身体に急に老人性いぼが増えた場合は内臓疾患が隠れていることもありますので内科受診をお勧めします。
当病院ではいぼを蒸散(アブレーション)する炭酸ガスレーザーで老人性いぼを治療します。いぼ一つ数秒で取れます。黒っぽいいぼは色素に反応するタイプのレーザーで治療することも可能です。
- 1. 局所麻酔
- 極細の針で局所麻酔します。いぼの数が多い場合はクリーム麻酔を使用します。この場合、麻酔に30分必要です。
- 2. レーザーで蒸散
- 炭酸ガスレーザーでいぼを蒸散します。いぼ以外の組織を傷つけずに治療することができます。
- 3. 薬を塗布
- 傷の修復を促す薬を塗って、肌色で目立ちにくいテープを貼ります。テーピングは5日程度必要です。この処置で傷跡が格段に早くキレイに治ります。
- 4. 美白剤でアフターケア
- 3日後から医療用美白剤を外用します。
・小さないぼは治療当日から洗顔できます。
・いぼ治療部位以外のお化粧は治療当日から可能です。
・テープが外れた時点で少し赤みが残っています。これはお化粧で隠すことができます。赤みは1〜2ヵ月でほとんどなくなります。
・赤みが消えるまで、日焼けは避けて下さい。
*いぼ治療は患者様のご協力があって初めてきれいに仕上がります。アフターケアで仕上がりに大きな差が生まれます。

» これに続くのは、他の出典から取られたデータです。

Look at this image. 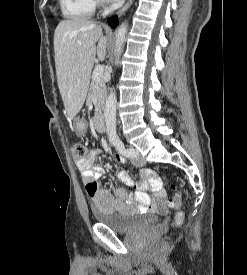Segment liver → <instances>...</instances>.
Masks as SVG:
<instances>
[{
  "mask_svg": "<svg viewBox=\"0 0 247 275\" xmlns=\"http://www.w3.org/2000/svg\"><path fill=\"white\" fill-rule=\"evenodd\" d=\"M97 43V45H96ZM107 38L101 26L72 18L60 21L54 32L55 67L58 88L70 120L83 107L91 71L97 55L106 56Z\"/></svg>",
  "mask_w": 247,
  "mask_h": 275,
  "instance_id": "1",
  "label": "liver"
}]
</instances>
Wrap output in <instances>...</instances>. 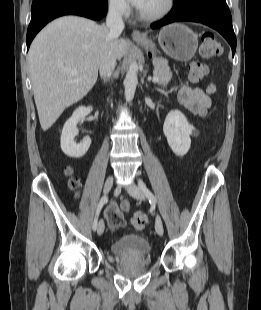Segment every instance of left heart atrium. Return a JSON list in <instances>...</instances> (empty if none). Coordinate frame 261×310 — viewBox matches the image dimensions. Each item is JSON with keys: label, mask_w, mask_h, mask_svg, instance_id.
Returning <instances> with one entry per match:
<instances>
[{"label": "left heart atrium", "mask_w": 261, "mask_h": 310, "mask_svg": "<svg viewBox=\"0 0 261 310\" xmlns=\"http://www.w3.org/2000/svg\"><path fill=\"white\" fill-rule=\"evenodd\" d=\"M136 8L140 9L146 0H129Z\"/></svg>", "instance_id": "left-heart-atrium-1"}]
</instances>
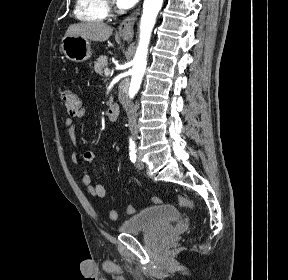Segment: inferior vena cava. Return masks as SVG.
I'll use <instances>...</instances> for the list:
<instances>
[{
    "mask_svg": "<svg viewBox=\"0 0 288 280\" xmlns=\"http://www.w3.org/2000/svg\"><path fill=\"white\" fill-rule=\"evenodd\" d=\"M130 78H121L120 85L118 86L119 99L117 104H122V110H126L128 126H130V137L139 139L141 137V125H139L138 119V105H133L132 102H128V86Z\"/></svg>",
    "mask_w": 288,
    "mask_h": 280,
    "instance_id": "obj_1",
    "label": "inferior vena cava"
}]
</instances>
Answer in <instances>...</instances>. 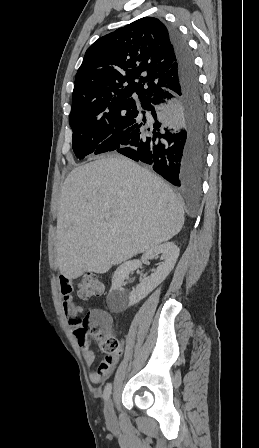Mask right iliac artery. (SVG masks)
<instances>
[{"label":"right iliac artery","instance_id":"obj_1","mask_svg":"<svg viewBox=\"0 0 259 448\" xmlns=\"http://www.w3.org/2000/svg\"><path fill=\"white\" fill-rule=\"evenodd\" d=\"M111 390H112V384H111V383H108V384L106 385L105 389H104V392H103V398H104V400H107V399L110 397Z\"/></svg>","mask_w":259,"mask_h":448}]
</instances>
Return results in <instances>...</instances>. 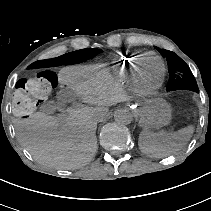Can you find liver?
<instances>
[{
	"instance_id": "6515ba94",
	"label": "liver",
	"mask_w": 211,
	"mask_h": 211,
	"mask_svg": "<svg viewBox=\"0 0 211 211\" xmlns=\"http://www.w3.org/2000/svg\"><path fill=\"white\" fill-rule=\"evenodd\" d=\"M59 82L73 89L90 105L68 109L65 121L40 111L18 120V141L40 163L57 169H75L86 165L97 150V114L102 119L107 107L125 100L117 84L92 77L90 67L73 66L59 74Z\"/></svg>"
}]
</instances>
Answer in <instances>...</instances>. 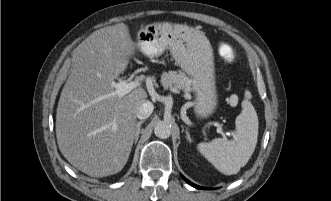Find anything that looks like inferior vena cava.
<instances>
[{
  "label": "inferior vena cava",
  "mask_w": 331,
  "mask_h": 201,
  "mask_svg": "<svg viewBox=\"0 0 331 201\" xmlns=\"http://www.w3.org/2000/svg\"><path fill=\"white\" fill-rule=\"evenodd\" d=\"M154 105L152 102L145 100L136 109V116L139 119H147L153 112Z\"/></svg>",
  "instance_id": "602c4592"
}]
</instances>
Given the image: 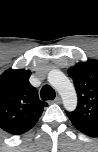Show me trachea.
Listing matches in <instances>:
<instances>
[{
  "label": "trachea",
  "instance_id": "trachea-1",
  "mask_svg": "<svg viewBox=\"0 0 98 152\" xmlns=\"http://www.w3.org/2000/svg\"><path fill=\"white\" fill-rule=\"evenodd\" d=\"M40 96L42 100H53L56 96L55 90L49 86L44 85L40 91Z\"/></svg>",
  "mask_w": 98,
  "mask_h": 152
}]
</instances>
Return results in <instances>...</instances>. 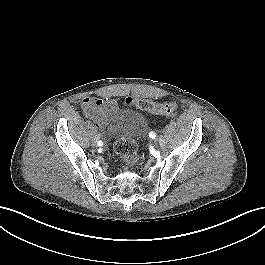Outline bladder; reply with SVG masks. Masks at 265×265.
Masks as SVG:
<instances>
[{"instance_id": "1", "label": "bladder", "mask_w": 265, "mask_h": 265, "mask_svg": "<svg viewBox=\"0 0 265 265\" xmlns=\"http://www.w3.org/2000/svg\"><path fill=\"white\" fill-rule=\"evenodd\" d=\"M147 128V119L136 111L117 109L111 111L110 133L116 138L140 140L146 135Z\"/></svg>"}]
</instances>
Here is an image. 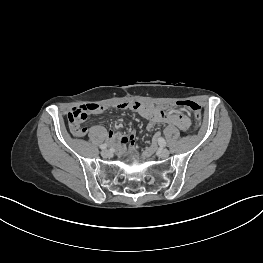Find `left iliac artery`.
I'll return each instance as SVG.
<instances>
[{
  "label": "left iliac artery",
  "instance_id": "left-iliac-artery-1",
  "mask_svg": "<svg viewBox=\"0 0 263 263\" xmlns=\"http://www.w3.org/2000/svg\"><path fill=\"white\" fill-rule=\"evenodd\" d=\"M158 143L160 147H166V141L163 138H159Z\"/></svg>",
  "mask_w": 263,
  "mask_h": 263
}]
</instances>
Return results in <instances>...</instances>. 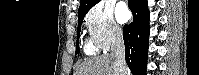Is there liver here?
<instances>
[{"label":"liver","instance_id":"liver-1","mask_svg":"<svg viewBox=\"0 0 199 75\" xmlns=\"http://www.w3.org/2000/svg\"><path fill=\"white\" fill-rule=\"evenodd\" d=\"M115 59L111 54L85 60L74 75H115ZM129 71L127 70V74Z\"/></svg>","mask_w":199,"mask_h":75}]
</instances>
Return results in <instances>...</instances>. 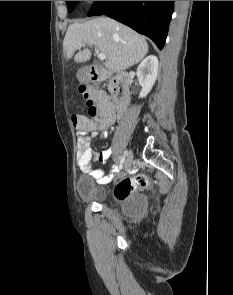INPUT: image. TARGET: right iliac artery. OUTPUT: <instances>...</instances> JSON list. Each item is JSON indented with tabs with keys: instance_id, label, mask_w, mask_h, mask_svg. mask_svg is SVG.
<instances>
[{
	"instance_id": "obj_1",
	"label": "right iliac artery",
	"mask_w": 233,
	"mask_h": 295,
	"mask_svg": "<svg viewBox=\"0 0 233 295\" xmlns=\"http://www.w3.org/2000/svg\"><path fill=\"white\" fill-rule=\"evenodd\" d=\"M128 154H129L128 151H125V152H124V156H125V157L128 156Z\"/></svg>"
}]
</instances>
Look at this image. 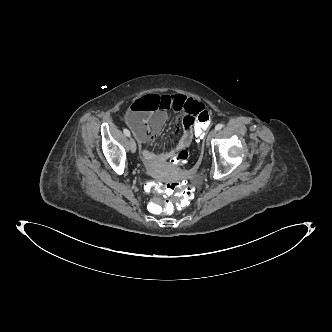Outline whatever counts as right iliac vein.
<instances>
[{
	"label": "right iliac vein",
	"instance_id": "right-iliac-vein-1",
	"mask_svg": "<svg viewBox=\"0 0 332 332\" xmlns=\"http://www.w3.org/2000/svg\"><path fill=\"white\" fill-rule=\"evenodd\" d=\"M129 147H130V150L132 153L136 152V149H137L136 142L133 138H130V140H129Z\"/></svg>",
	"mask_w": 332,
	"mask_h": 332
}]
</instances>
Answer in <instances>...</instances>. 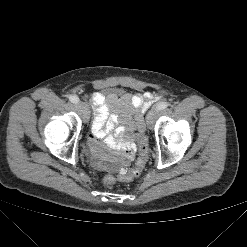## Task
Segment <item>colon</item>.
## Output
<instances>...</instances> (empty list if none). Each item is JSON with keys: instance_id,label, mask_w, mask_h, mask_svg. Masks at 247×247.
Wrapping results in <instances>:
<instances>
[{"instance_id": "1", "label": "colon", "mask_w": 247, "mask_h": 247, "mask_svg": "<svg viewBox=\"0 0 247 247\" xmlns=\"http://www.w3.org/2000/svg\"><path fill=\"white\" fill-rule=\"evenodd\" d=\"M137 139L139 142V156L136 165L128 170H123L116 177L108 176L104 179V183L108 186L113 185L117 180L120 181H131L138 177L145 165L148 156V144L145 135L142 132L137 134Z\"/></svg>"}]
</instances>
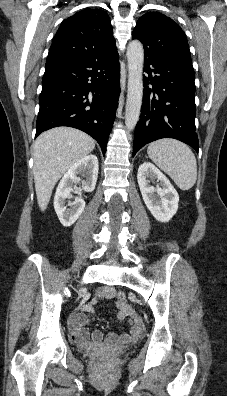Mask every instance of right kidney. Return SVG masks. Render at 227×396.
Here are the masks:
<instances>
[{
    "instance_id": "right-kidney-1",
    "label": "right kidney",
    "mask_w": 227,
    "mask_h": 396,
    "mask_svg": "<svg viewBox=\"0 0 227 396\" xmlns=\"http://www.w3.org/2000/svg\"><path fill=\"white\" fill-rule=\"evenodd\" d=\"M98 159L95 155H88L78 160L62 177L54 197V209L63 226L69 227L79 218L85 208V201L82 191L92 192L98 177ZM78 175H85L82 181V188L77 189L76 183L80 180ZM78 194L73 202H68L73 196Z\"/></svg>"
}]
</instances>
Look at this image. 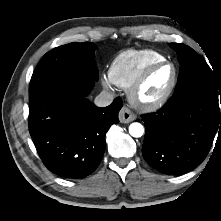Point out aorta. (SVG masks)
<instances>
[{
    "mask_svg": "<svg viewBox=\"0 0 221 221\" xmlns=\"http://www.w3.org/2000/svg\"><path fill=\"white\" fill-rule=\"evenodd\" d=\"M129 133L132 137L139 138L144 134V127L138 122H134L129 126Z\"/></svg>",
    "mask_w": 221,
    "mask_h": 221,
    "instance_id": "1",
    "label": "aorta"
}]
</instances>
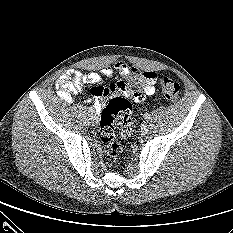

平らで黒っぽい老人性いぼは黒い色素に反応する光治療:フォトRFで治療することができます。フォトRFはテーピングが不要で、人に気づかれることなくいぼ治療できます。フォトRFは3〜5回程度の治療が必要です。
- 1. フォトRF照射
- 色素に反応するタイプの光(フォトRF)をいぼに照射します。いぼ以外の組織を傷つけず治療することができます。治療後はいぼの色がいったん濃くなり、その後少しずつ色が薄くなります。
- 2. 薬を塗布
- 炎症を抑える薬を塗ります。
- 3. 美白剤でアフターケア
- 3日後から医療用美白剤を外用します。いぼの色が徐々に薄くなります。アフターケアによって、傷の仕上がりに大きな差が出ます。